- _Work order_
Could you please find each line in the records that contains the word "PROMT" and copy it?

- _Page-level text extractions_
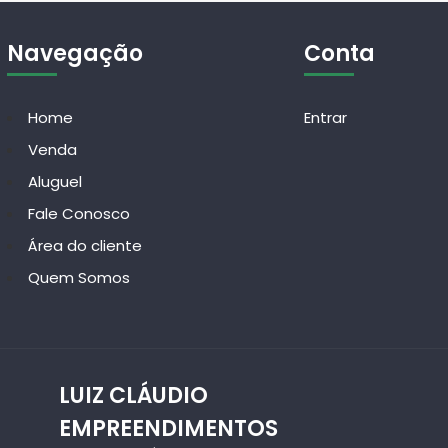
Navegação
Conta
Home
Entrar
Venda
Aluguel
Fale Conosco
Área do cliente
Quem Somos
LUIZ CLÁUDIO
EMPREENDIMENTOS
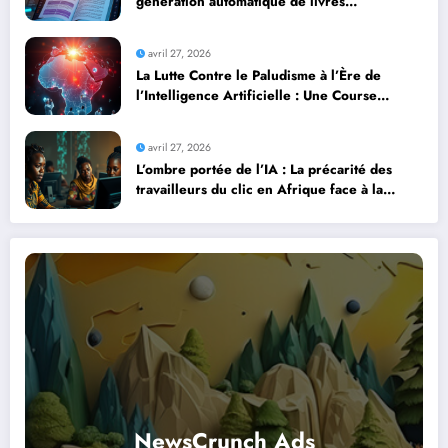
génération automatique de livres
professionnels avec l’intelligence artificielle
avril 27, 2026
La Lutte Contre le Paludisme à l’Ère de
l’Intelligence Artificielle : Une Course
Contre la Montre Africaine
avril 27, 2026
L’ombre portée de l’IA : La précarité des
travailleurs du clic en Afrique face à la
révolution numérique
NewsCrunch Ads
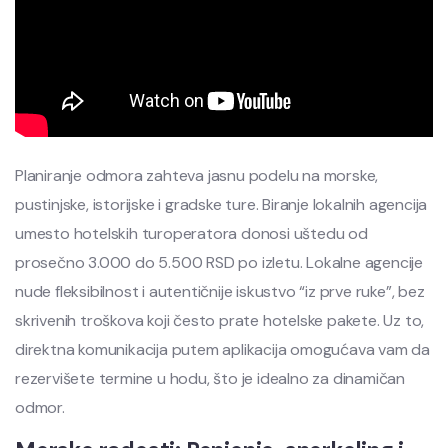
Planiranje odmora zahteva jasnu podelu na morske,
pustinjske, istorijske i gradske ture. Biranje lokalnih agencija
umesto hotelskih turoperatora donosi uštedu od
prosečno 3.000 do 5.500 RSD po izletu. Lokalne agencije
nude fleksibilnost i autentičnije iskustvo “iz prve ruke”, bez
skrivenih troškova koji često prate hotelske pakete. Uz to,
direktna komunikacija putem aplikacija omogućava vam da
rezervišete termine u hodu, što je idealno za dinamičan
odmor.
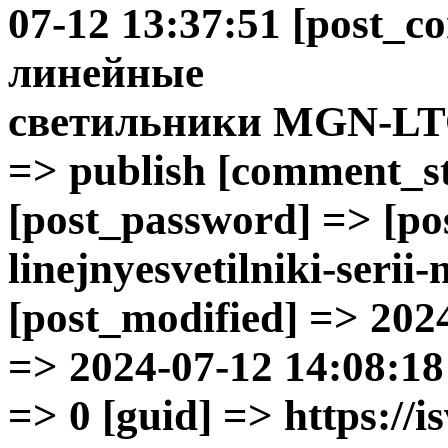
07-12 13:37:51 [post_c
линейные
светильники
MGN-LT
=> publish [comment_sta
[post_password] => [p
linejnyesvetilniki-serii
[post_modified] => 202
=> 2024-07-12 14:08:18 
=> 0 [guid] => https://is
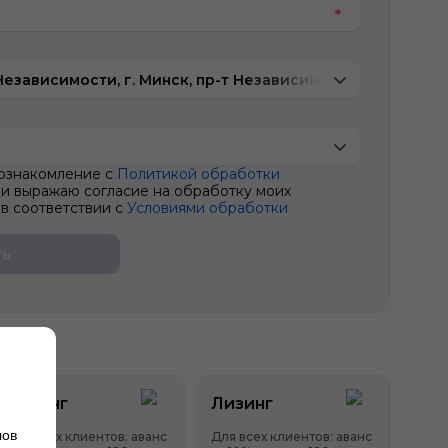
Независимости, г. Минск, пр-т Независимости, 202/2
ознакомление с
Политикой обработки
и выражаю согласие на обработку моих
в соответствии с
Условиями обработки
.
ть
Лизинг
Лизинг
лов
Для всех клиентов: аванс
Для всех клиентов: аванс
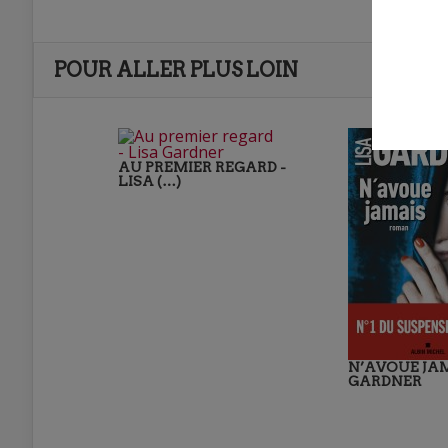
POUR ALLER PLUS LOIN
AU PREMIER REGARD -
LISA (…)
N’AVOUE JAM
GARDNER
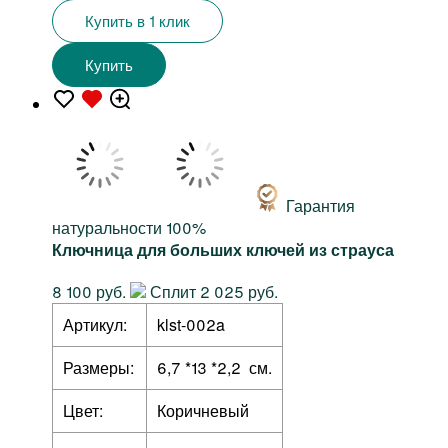
Купить в 1 клик
Купить
Гарантия
натуральности 100%
Ключница для больших ключей из страуса
8 100 руб.
Сплит 2 025 руб.
Артикул:
klst-002a
Размеры:
6,7 *13 *2,2 см.
Цвет:
Коричневый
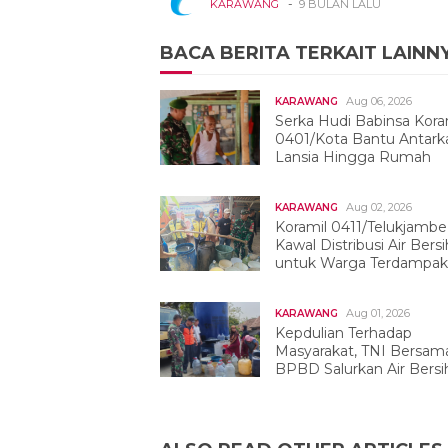
-
KARAWANG
9 BULAN LALU
BACA BERITA TERKAIT LAINN
Aug 06, 2026
KARAWANG
Serka Hudi Babinsa Kora
0401/Kota Bantu Antark
Lansia Hingga Rumah
Aug 02, 2026
KARAWANG
Koramil 0411/Telukjambe
Kawal Distribusi Air Bersi
untuk Warga Terdampak
Kekeringan
Aug 01, 2026
KARAWANG
Kepdulian Terhadap
Masyarakat, TNI Bersam
BPBD Salurkan Air Bersih
Tegalwaru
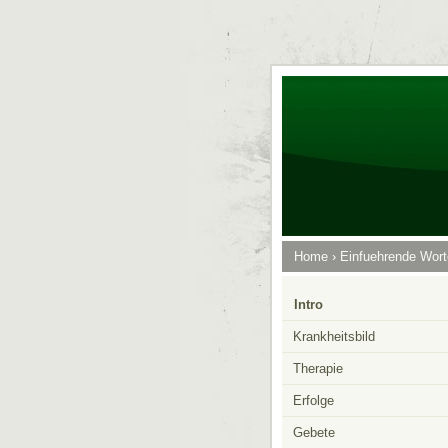
Home
›
Einfuehrende Wort
Intro
Krankheitsbild
Therapie
Erfolge
Gebete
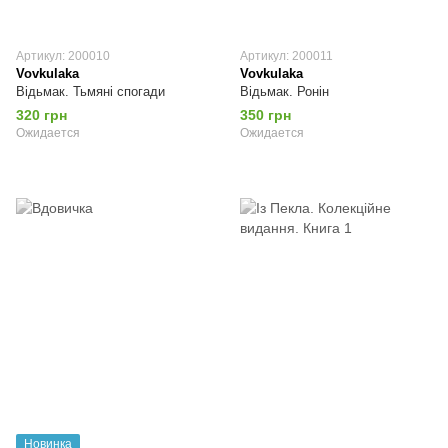
Артикул: 200010
Артикул: 200011
Vovkulaka
Vovkulaka
Відьмак. Тьмяні спогади
Відьмак. Ронін
320 грн
350 грн
Ожидается
Ожидается
Новинка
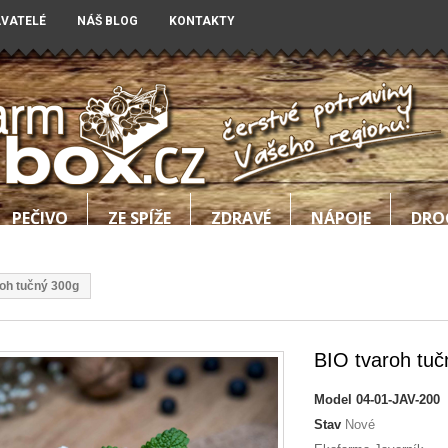
AVATELÉ
NÁŠ BLOG
KONTAKTY
PEČIVO
ZE SPÍŽE
ZDRAVÉ
NÁPOJE
DRO
roh tučný 300g
BIO tvaroh tuč
Model
04-01-JAV-200
Stav
Nové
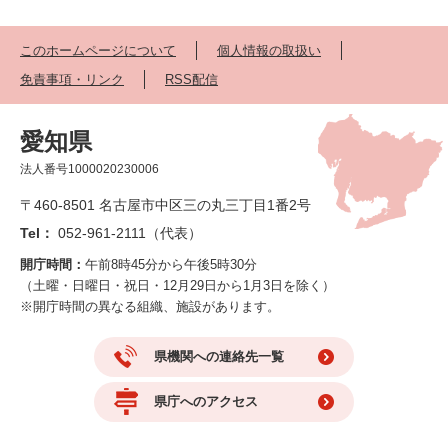
このホームページについて
個人情報の取扱い
免責事項・リンク
RSS配信
愛知県
法人番号1000020230006
〒460-8501 名古屋市中区三の丸三丁目1番2号
Tel：
052-961-2111（代表）
開庁時間：
午前8時45分から午後5時30分
（土曜・日曜日・祝日・12月29日から1月3日を除く）
※開庁時間の異なる組織、施設があります。
県機関への連絡先一覧
県庁へのアクセス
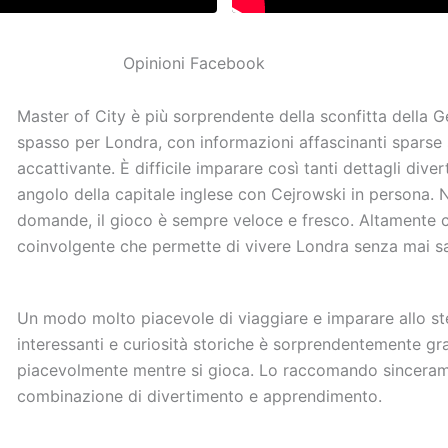
Opinioni Facebook
Master of City è più sorprendente della sconfitta della Ge
spasso per Londra, con informazioni affascinanti sparse 
accattivante. È difficile imparare così tanti dettagli di
angolo della capitale inglese con Cejrowski in persona.
domande, il gioco è sempre veloce e fresco. Altamente c
coinvolgente che permette di vivere Londra senza mai sal
Un modo molto piacevole di viaggiare e imparare allo ste
interessanti e curiosità storiche è sorprendentemente g
piacevolmente mentre si gioca. Lo raccomando sinceramen
combinazione di divertimento e apprendimento.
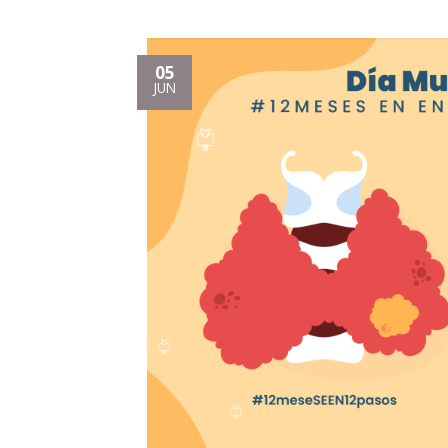
05
JUN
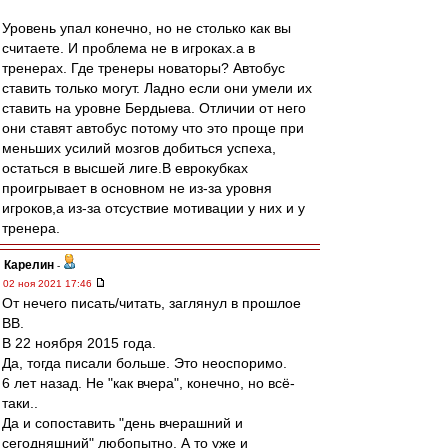
Уровень упал конечно, но не столько как вы
считаете. И проблема не в игроках.а в
тренерах. Где тренеры новаторы? Автобус
ставить только могут. Ладно если они умели их
ставить на уровне Бердыева. Отличии от него
они ставят автобус потому что это проще при
меньших усилий мозгов добиться успеха,
остаться в высшей лиге.В еврокубках
проигрывает в основном не из-за уровня
игроков,а из-за отсуствие мотивации у них и у
тренера.
Карелин
-
02 ноя 2021 17:46
От нечего писать/читать, заглянул в прошлое
ВВ.
В 22 ноября 2015 года.
Да, тогда писали больше. Это неоспоримо.
6 лет назад. Не "как вчера", конечно, но всё-
таки..
Да и сопоставить "день вчерашний и
сегодняшний" любопытно. А то уже и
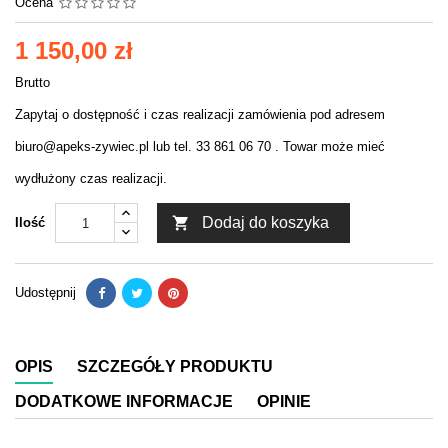
Ocena
1 150,00 zł
Brutto
Zapytaj o dostępność i czas realizacji zamówienia pod adresem
biuro@apeks-zywiec.pl lub tel. 33 861 06 70 . Towar może mieć
wydłużony czas realizacji.

Dodaj do koszyka
Ilość
Udostępnij
OPIS
SZCZEGÓŁY PRODUKTU
DODATKOWE INFORMACJE
OPINIE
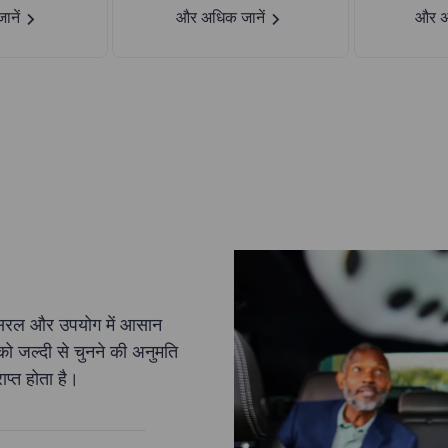
नें
और अधिक जानें
और अ
री सरल और उपयोग में आसान
ं को जल्दी से चुनने की अनुमति
ाप्त होता है।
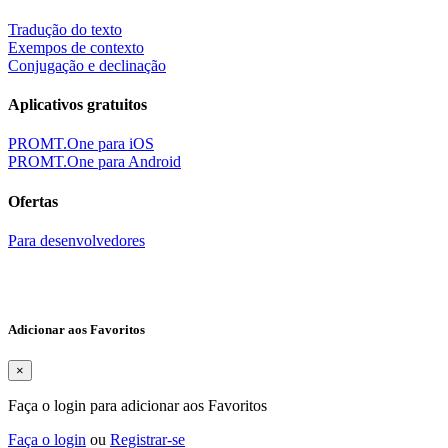
Tradução do texto
Exempos de contexto
Conjugação e declinação
Aplicativos gratuitos
PROMT.One para iOS
PROMT.One para Android
Ofertas
Para desenvolvedores
Adicionar aos Favoritos
×
Faça o login para adicionar aos Favoritos
Faça o login
ou
Registrar-se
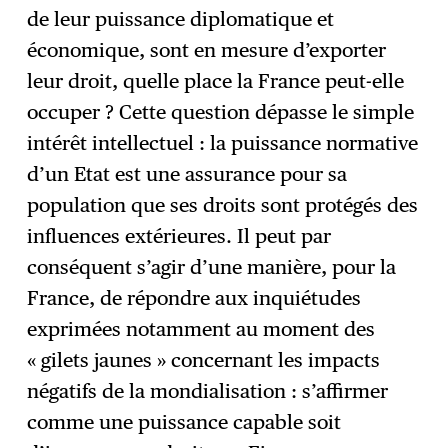
de leur puissance diplomatique et
économique, sont en mesure d’exporter
leur droit, quelle place la France peut-elle
occuper ? Cette question dépasse le simple
intérêt intellectuel : la puissance normative
d’un Etat est une assurance pour sa
population que ses droits sont protégés des
influences extérieures. Il peut par
conséquent s’agir d’une manière, pour la
France, de répondre aux inquiétudes
exprimées notamment au moment des
« gilets jaunes » concernant les impacts
négatifs de la mondialisation : s’affirmer
comme une puissance capable soit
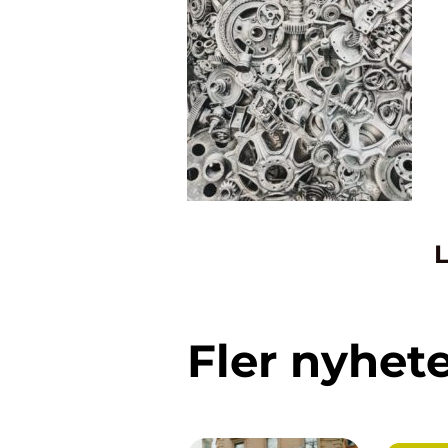
L
Fler nyhet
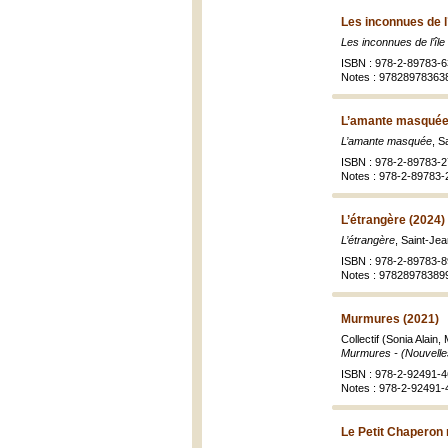
Les inconnues de l
Les inconnues de l’îl
ISBN : 978-2-89783-6
Notes : 97828978363
L’amante masquée
L’amante masquée
, S
ISBN : 978-2-89783-2
Notes : 978-2-89783-
L’étrangère (2024)
L’étrangère
, Saint-Jea
ISBN : 978-2-89783-8
Notes : 97828978389
Murmures (2021)
Collectif (Sonia Alain
Murmures - (Nouvelle
ISBN : 978-2-92491-4
Notes : 978-2-92491-
Le Petit Chaperon 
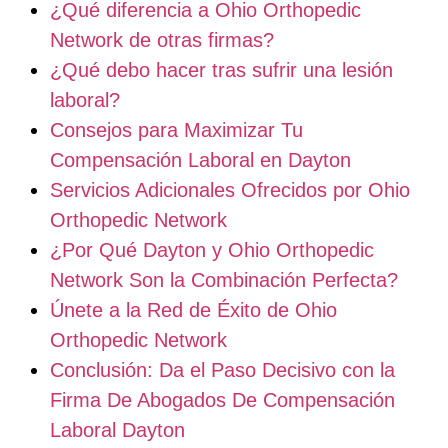
¿Qué diferencia a Ohio Orthopedic
Network de otras firmas?
¿Qué debo hacer tras sufrir una lesión
laboral?
Consejos para Maximizar Tu
Compensación Laboral en Dayton
Servicios Adicionales Ofrecidos por Ohio
Orthopedic Network
¿Por Qué Dayton y Ohio Orthopedic
Network Son la Combinación Perfecta?
Únete a la Red de Éxito de Ohio
Orthopedic Network
Conclusión: Da el Paso Decisivo con la
Firma De Abogados De Compensación
Laboral Dayton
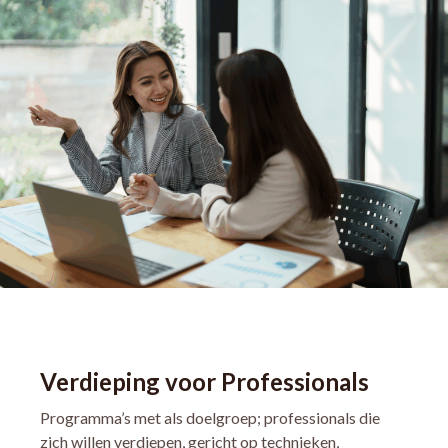
Verdieping voor Professionals
Programma’s met als doelgroep; professionals die
zich willen verdiepen, gericht op technieken,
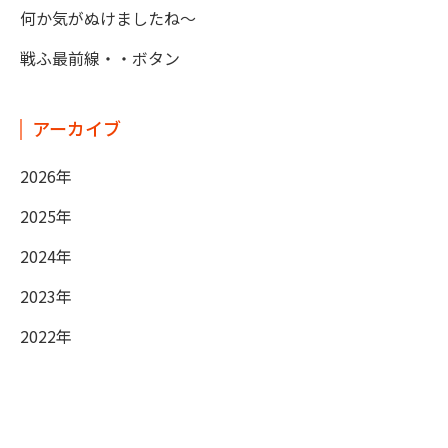
何か気がぬけましたね～
戦ふ最前線・・ボタン
アーカイブ
2026年
2025年
2024年
2023年
2022年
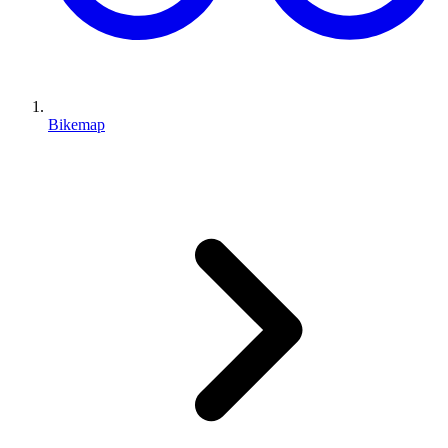
Bikemap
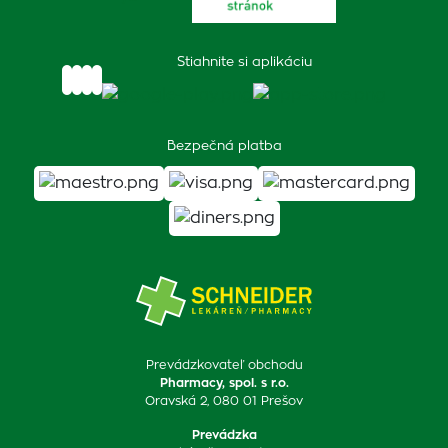
Stiahnite si aplikáciu
Bezpečná platba
Prevádzkovateľ obchodu
Pharmacy, spol. s r.o.
Oravská 2, 080 01 Prešov
Prevádzka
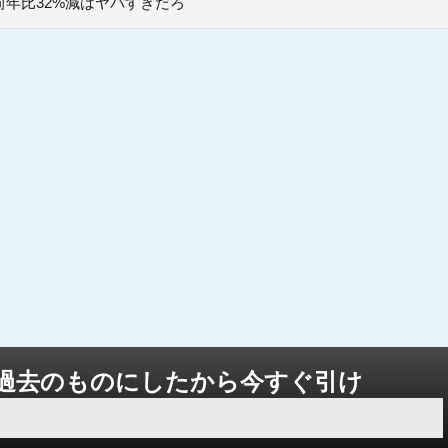
年比32%減はヤバすぎだろ
過去のものにしたから今すぐ引け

- _The answer_
PROMT.One para iOS
PROMT.One para Android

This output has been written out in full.